Title
AWS re:Invent 2022 - Improving resiliency with the correction of error process (ARC308)
Summary
- Juan Osa and Johnny Hanley from AWS presented on improving resiliency through the Correction of Error (COE) process.
- The COE process is crucial for identifying root causes, documenting them, and sharing knowledge to prevent future recurrences of issues.
- The session covered the importance of creating a culture that encourages learning from mistakes without assigning blame.
- The speakers detailed the components of a COE, including detection, response, learning, and decoupling analysis from the event.
- An example scenario was provided to illustrate the COE process in action, involving an application with S3 and Lambda services.
- A demo of AWS Systems Manager Incident Manager was given to show how to document COEs digitally within the AWS console.
- The talk concluded with strategies for cultivating a COE culture within an organization, including establishing a community of practice and identifying champions.
Insights
- The COE process is a structured approach to learning from operational failures, emphasizing the importance of documentation and knowledge sharing.

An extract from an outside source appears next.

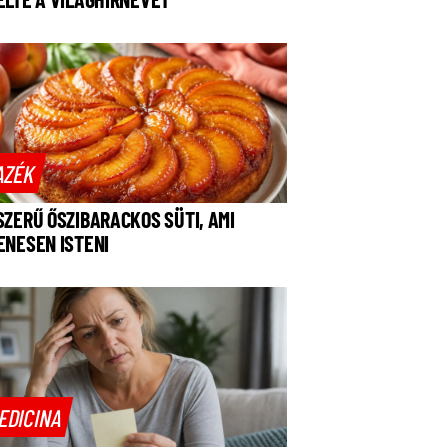
AZÉK
SZERŰ ŐSZIBARACKOS SÜTI, AMI
ENESEN ISTENI
EDICINA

- AWS Systems Manager Incident Manager can be used to manage and document incidents and COEs, providing templates and integration with other AWS services.
- Creating a COE culture requires a safe environment where team members can freely share information without fear of blame or punishment.
- The process of COE involves a detailed analysis, including a timeline of events, metrics, event questions, and the "five whys" technique to drill down to root causes.
- Action items derived from COEs should have clear ownership and deadlines to ensure that improvements are implemented effectively.
- Cultivating a COE culture involves training and empowering champions within the organization to spread best practices and facilitate continuous improvement.
- The session highlighted the importance of mechanisms over good intentions, suggesting that structured processes like COEs are necessary to drive organizational learning and improvement.